Originally Posted by
jivecat
All refusals are genuine - it means someone genuinely doesn't want to dance with you, either at that time, or never, and that's why they are difficult to deal with. I get refused pretty regularly and it always hurts just a bit, although I have got much better at dealing with it. I almost find it easier if the refusal is rude because then I can see the funny side of it. It is never a pleasant experience and always leaves me wondering what I have done wrong, especially if it is just a flat "No thanks" with no reason given. However, it is a fact of life in the dance world as nobody can be expected, as you yourself say, to dance with just everybody on demand.
It's good that you offer them support but eventually they are going to have to decide for themselves what line to take on the issue of refusals. I think confidence is something you acquire by your own efforts and actions, not something that can be delivered on a plate by someone else. Yes, the man was rude, but there are always going to be rude people and the best thing is to just get back in the saddle and move on to the next one. That is the quickest way to restore confidence, in my view. Brooding and plotting revengedoesn't actually get anyone anywhere.

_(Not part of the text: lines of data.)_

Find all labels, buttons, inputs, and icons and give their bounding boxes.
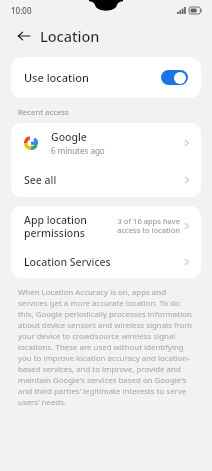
button[interactable]: App location permissions [11, 206, 201, 246]
button[interactable]: See all [11, 163, 201, 197]
staticText: Use location [24, 70, 161, 85]
button[interactable]: Google [11, 123, 201, 163]
staticText: Google [51, 130, 87, 144]
button[interactable]: Use location toggle [161, 70, 188, 85]
staticText: Location Services [24, 255, 184, 269]
staticText: App location permissions [24, 213, 87, 240]
button[interactable]: Location Services [11, 246, 201, 278]
staticText: When Location Accuracy is on, apps and s… [18, 287, 196, 408]
staticText: 3 of 16 apps have access to location [93, 216, 180, 236]
staticText: See all [24, 173, 184, 187]
staticText: 6 minutes ago [51, 145, 105, 156]
staticText: Location [40, 26, 100, 46]
staticText: 10:00 [11, 5, 32, 16]
button[interactable]: Use location [11, 57, 201, 98]
button[interactable]: Back [15, 27, 33, 45]
staticText: Recent access [18, 107, 69, 118]
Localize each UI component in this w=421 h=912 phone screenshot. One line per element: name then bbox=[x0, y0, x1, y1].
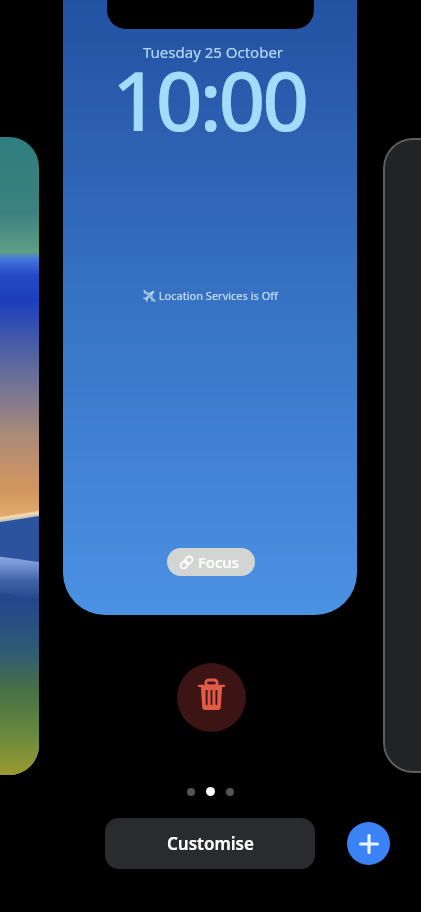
button[interactable] bbox=[63, 0, 357, 615]
button[interactable]: Customise bbox=[105, 818, 315, 869]
button[interactable]: Delete bbox=[177, 663, 246, 732]
staticText: Tuesday 25 October bbox=[143, 42, 284, 62]
button[interactable] bbox=[383, 138, 421, 773]
staticText: 10:00 bbox=[112, 43, 306, 155]
button[interactable]: Focus bbox=[179, 548, 240, 576]
button[interactable]: Add bbox=[347, 822, 390, 865]
button[interactable] bbox=[0, 137, 39, 775]
staticText: Customise bbox=[167, 832, 254, 855]
staticText: Location Services is Off bbox=[156, 288, 278, 303]
staticText: Focus bbox=[194, 552, 240, 572]
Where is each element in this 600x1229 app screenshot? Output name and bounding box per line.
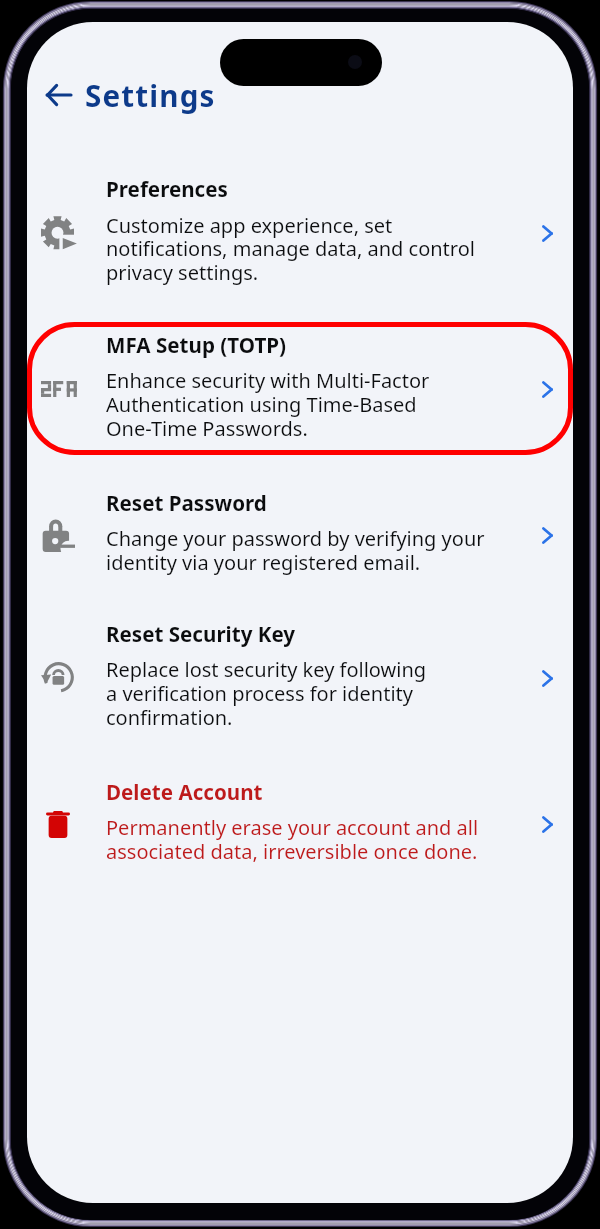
- button[interactable]: [27, 611, 573, 744]
- staticText: a verification process for identity: [106, 680, 414, 707]
- button[interactable]: Back: [36, 72, 82, 118]
- staticText: identity via your registered email.: [106, 549, 421, 576]
- button[interactable]: Open MFA Setup (TOTP): [525, 367, 569, 411]
- button[interactable]: Open Reset Security Key: [525, 656, 569, 700]
- staticText: privacy settings.: [106, 259, 259, 286]
- staticText: Preferences: [106, 175, 228, 203]
- button[interactable]: Open Delete Account: [525, 802, 569, 846]
- staticText: Reset Security Key: [106, 620, 296, 648]
- staticText: MFA Setup (TOTP): [106, 331, 287, 359]
- staticText: associated data, irreversible once done.: [106, 838, 478, 865]
- staticText: Permanently erase your account and all: [106, 814, 479, 841]
- staticText: confirmation.: [106, 704, 233, 731]
- button[interactable]: Open Preferences: [525, 211, 569, 255]
- staticText: Reset Password: [106, 489, 267, 517]
- staticText: notifications, manage data, and control: [106, 235, 475, 262]
- staticText: Customize app experience, set: [106, 212, 393, 239]
- staticText: One-Time Passwords.: [106, 415, 308, 442]
- staticText: Enhance security with Multi-Factor: [106, 367, 430, 394]
- staticText: Delete Account: [106, 778, 263, 806]
- staticText: Replace lost security key following: [106, 656, 427, 683]
- button[interactable]: Settings: [85, 75, 216, 115]
- button[interactable]: Open Reset Password: [525, 513, 569, 557]
- button[interactable]: [27, 480, 573, 589]
- button[interactable]: [27, 166, 573, 299]
- staticText: Settings: [85, 75, 216, 115]
- staticText: Change your password by verifying your: [106, 525, 485, 552]
- staticText: Authentication using Time-Based: [106, 391, 417, 418]
- button[interactable]: [27, 322, 573, 455]
- button[interactable]: [27, 769, 573, 878]
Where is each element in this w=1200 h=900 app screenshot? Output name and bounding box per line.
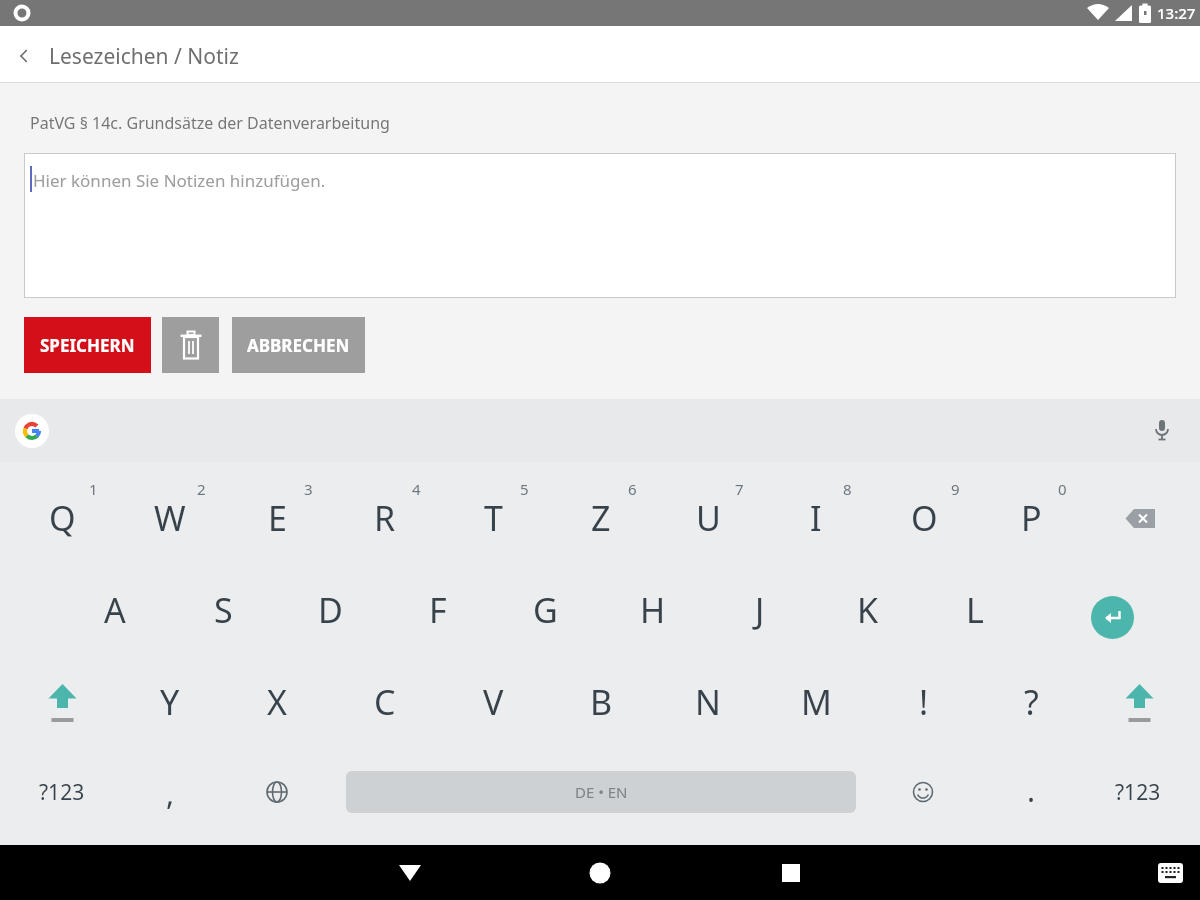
button[interactable]: ?: [991, 658, 1071, 746]
staticText: V: [483, 679, 504, 725]
staticText: A: [104, 587, 126, 633]
button[interactable]: [237, 748, 317, 836]
button[interactable]: M: [776, 658, 856, 746]
staticText: 1: [89, 479, 98, 499]
button[interactable]: I: [776, 474, 856, 562]
staticText: Y: [160, 679, 180, 725]
button[interactable]: [560, 845, 640, 900]
staticText: G: [533, 587, 558, 633]
staticText: PatVG § 14c. Grundsätze der Datenverarbe…: [30, 112, 390, 134]
button[interactable]: [370, 845, 450, 900]
button[interactable]: ABBRECHEN: [232, 317, 365, 373]
button[interactable]: ?123: [1093, 748, 1183, 836]
staticText: ABBRECHEN: [247, 334, 350, 357]
staticText: J: [755, 587, 765, 633]
staticText: 0: [1058, 479, 1067, 499]
button[interactable]: L: [935, 566, 1015, 654]
button[interactable]: [0, 32, 48, 80]
staticText: U: [696, 495, 721, 541]
button[interactable]: K: [828, 566, 908, 654]
staticText: B: [590, 679, 613, 725]
button[interactable]: A: [75, 566, 155, 654]
button[interactable]: [15, 414, 49, 448]
button[interactable]: J: [720, 566, 800, 654]
button[interactable]: [1099, 658, 1179, 746]
staticText: DE • EN: [575, 782, 628, 802]
staticText: P: [1021, 495, 1042, 541]
button[interactable]: DE • EN: [346, 771, 856, 813]
staticText: .: [1027, 770, 1036, 811]
button[interactable]: R: [345, 474, 425, 562]
staticText: 5: [520, 479, 529, 499]
button[interactable]: [1140, 845, 1200, 900]
staticText: M: [801, 679, 832, 725]
staticText: 2: [197, 479, 206, 499]
button[interactable]: ,: [130, 749, 210, 837]
button[interactable]: Q: [22, 474, 102, 562]
staticText: O: [911, 495, 938, 541]
button[interactable]: P: [991, 474, 1071, 562]
staticText: X: [267, 679, 287, 725]
button[interactable]: H: [613, 566, 693, 654]
button[interactable]: U: [668, 474, 748, 562]
staticText: ?123: [39, 778, 85, 807]
staticText: E: [268, 495, 287, 541]
staticText: 3: [304, 479, 313, 499]
staticText: I: [810, 495, 822, 541]
button[interactable]: !: [884, 658, 964, 746]
staticText: Lesezeichen / Notiz: [49, 42, 239, 71]
button[interactable]: [1091, 596, 1134, 639]
staticText: Hier können Sie Notizen hinzufügen.: [33, 169, 326, 192]
button[interactable]: [22, 658, 102, 746]
button[interactable]: V: [453, 658, 533, 746]
button[interactable]: B: [561, 658, 641, 746]
button[interactable]: N: [668, 658, 748, 746]
staticText: H: [640, 587, 666, 633]
button[interactable]: [1100, 474, 1180, 562]
button[interactable]: Y: [130, 658, 210, 746]
button[interactable]: [1140, 409, 1184, 453]
staticText: ?123: [1115, 778, 1161, 807]
staticText: S: [214, 587, 233, 633]
button[interactable]: W: [130, 474, 210, 562]
staticText: 13:27: [1157, 3, 1196, 23]
staticText: Q: [49, 495, 76, 541]
button[interactable]: .: [991, 746, 1071, 834]
staticText: C: [374, 679, 396, 725]
staticText: Z: [591, 495, 611, 541]
staticText: D: [318, 587, 343, 633]
button[interactable]: T: [453, 474, 533, 562]
staticText: W: [154, 495, 186, 541]
staticText: 8: [843, 479, 852, 499]
staticText: !: [919, 679, 929, 725]
button[interactable]: D: [290, 566, 370, 654]
button[interactable]: ?123: [17, 748, 107, 836]
staticText: N: [695, 679, 721, 725]
staticText: SPEICHERN: [40, 334, 135, 357]
staticText: ?: [1024, 679, 1039, 725]
staticText: R: [374, 495, 396, 541]
button[interactable]: [751, 845, 831, 900]
staticText: 7: [735, 479, 744, 499]
button[interactable]: S: [183, 566, 263, 654]
staticText: T: [484, 495, 503, 541]
staticText: L: [966, 587, 984, 633]
button[interactable]: [162, 317, 219, 373]
button[interactable]: [883, 748, 963, 836]
staticText: F: [429, 587, 447, 633]
button[interactable]: G: [505, 566, 585, 654]
staticText: 4: [412, 479, 421, 499]
button[interactable]: F: [398, 566, 478, 654]
button[interactable]: Z: [561, 474, 641, 562]
staticText: 6: [628, 479, 637, 499]
staticText: K: [857, 587, 879, 633]
button[interactable]: X: [237, 658, 317, 746]
staticText: ,: [166, 773, 175, 814]
button[interactable]: O: [884, 474, 964, 562]
staticText: 9: [951, 479, 960, 499]
button[interactable]: SPEICHERN: [24, 317, 151, 373]
button[interactable]: E: [237, 474, 317, 562]
button[interactable]: C: [345, 658, 425, 746]
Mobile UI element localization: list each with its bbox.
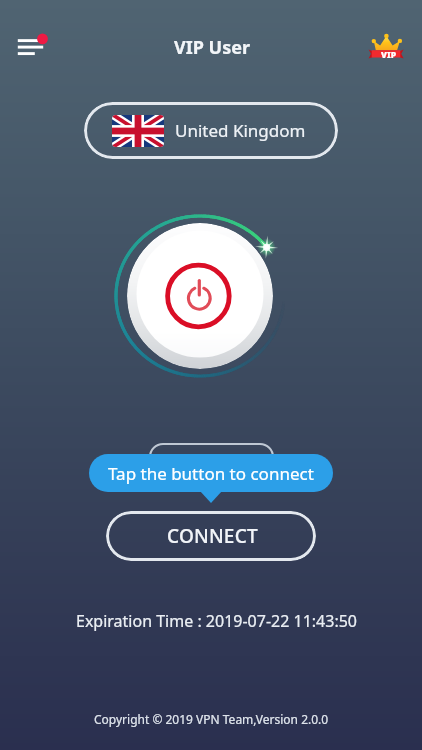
button[interactable]: VIP — [368, 28, 408, 64]
staticText: Copyright © 2019 VPN Team,Version 2.0.0 — [94, 711, 329, 727]
button[interactable]: Power, tap to connect — [127, 223, 273, 369]
button[interactable]: Menu — [8, 22, 54, 68]
staticText: CONNECT — [167, 523, 258, 549]
staticText: Tap the button to connect — [108, 462, 314, 485]
button[interactable]: United Kingdom — [84, 102, 338, 159]
staticText: VIP User — [174, 35, 250, 60]
staticText: United Kingdom — [175, 119, 306, 142]
button[interactable]: CONNECT — [106, 511, 316, 561]
staticText: Expiration Time : 2019-07-22 11:43:50 — [76, 610, 358, 632]
staticText: VIP — [381, 49, 397, 61]
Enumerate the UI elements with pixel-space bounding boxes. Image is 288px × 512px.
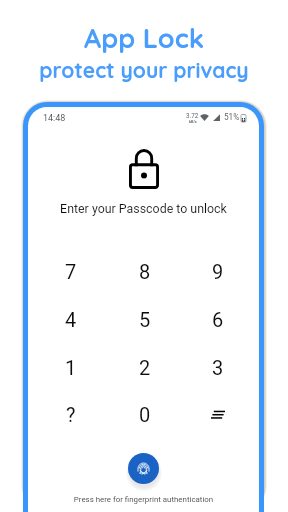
staticText: ? [66, 403, 76, 426]
staticText: protect your privacy [0, 57, 288, 83]
button[interactable]: 8 [115, 249, 175, 293]
button[interactable]: 2 [115, 345, 175, 389]
staticText: 3.72 [186, 112, 199, 119]
staticText: Press here for fingerprint authenticatio… [28, 495, 259, 504]
staticText: 14:48 [43, 113, 66, 124]
staticText: Enter your Passcode to unlock [28, 201, 259, 216]
button[interactable]: Backspace [188, 392, 248, 436]
staticText: 0 [139, 403, 151, 426]
button[interactable]: 5 [115, 297, 175, 341]
staticText: 9 [212, 260, 224, 283]
staticText: App Lock [0, 21, 288, 55]
button[interactable]: 7 [41, 249, 101, 293]
button[interactable]: 4 [41, 297, 101, 341]
other: Backspace [211, 410, 225, 418]
button[interactable]: ? [41, 392, 101, 436]
staticText: 3 [212, 356, 224, 379]
button[interactable]: 1 [41, 345, 101, 389]
button[interactable]: 3 [188, 345, 248, 389]
staticText: 5 [139, 308, 151, 331]
staticText: 4 [65, 308, 77, 331]
button[interactable]: Fingerprint authentication [128, 453, 159, 484]
staticText: 2 [139, 356, 151, 379]
button[interactable]: 0 [115, 392, 175, 436]
staticText: 6 [212, 308, 224, 331]
staticText: 8 [139, 260, 151, 283]
button[interactable]: 6 [188, 297, 248, 341]
button[interactable]: 9 [188, 249, 248, 293]
staticText: kB/s [189, 119, 197, 123]
staticText: 1 [65, 356, 77, 379]
staticText: 7 [65, 260, 77, 283]
staticText: 51% [224, 112, 240, 122]
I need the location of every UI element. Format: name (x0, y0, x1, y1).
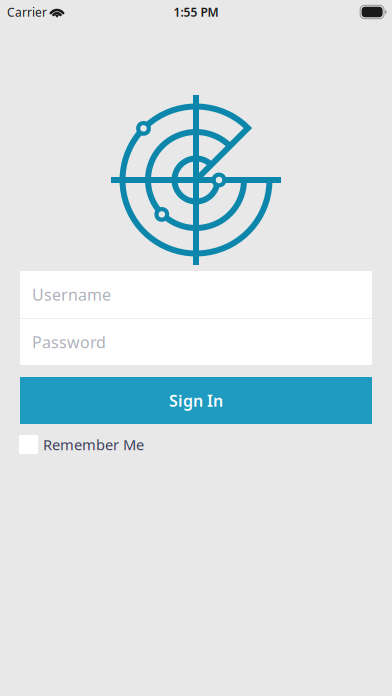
staticText: Password (32, 331, 106, 353)
button[interactable]: Remember Me (19, 435, 392, 454)
button[interactable]: Sign In (20, 377, 372, 424)
staticText: Remember Me (43, 435, 144, 454)
staticText: Sign In (169, 390, 223, 411)
staticText: Username (32, 284, 111, 305)
staticText: 1:55 PM (174, 4, 218, 20)
staticText: Carrier (7, 4, 47, 20)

Maybe I would, but he didn't, did he? I think we should have a more balanced portrayal of this person's overall behaviour. If he had come up to you later and said, " I now see what a brilliant dancer you are, I beg you to dance with me," would you have felt differently?
If someone has upset you, or been rude to you personally I think it's perfectly fine to speak to them directly about it, as long as you don't then equal them in rudeness. I've done it myself occasionally, and it's very empowering. However, that is a very different thing from trying to get up a gang on the forum to mete out various nebulous forms of revenge on someone whose motives and behaviour are unknown except for what has been reported on this forum.
If everyone who was ever accused of rudeness was excluded from venues on those grounds Ceroc's profits would fall through the floor - let's get this in perspective.
I very occasionally refuse for similar reasons to you, and try to find the person later. There's one guy I have refused several times because I just find him creepy but I would probably dance with him once first. And there are lots of people I don't dance with, just as there are many that don't dance with me. We are just not on each other's lists. Is that so unusual? I don't think so. I normally dance with anyone who asks me, but usually wouldn't actively encourage someone I wasn't comfortable with to ask me. You mean you would??
I think it's fair to warn them that he can be picky and rude, then allow them to make their own minds up.
Too right I have, it just made me more determined to learn to dance as well as I could to prove them wrong.
I think you'd be entitled to refuse if they smell really bad or were too sleazy.
As Jivelad kindly explained, I wasn't calling you names. I think you've got some good reasons for taking the line you have, but using a public forum to enact a vendetta against the guy is not, IMO, the right solution.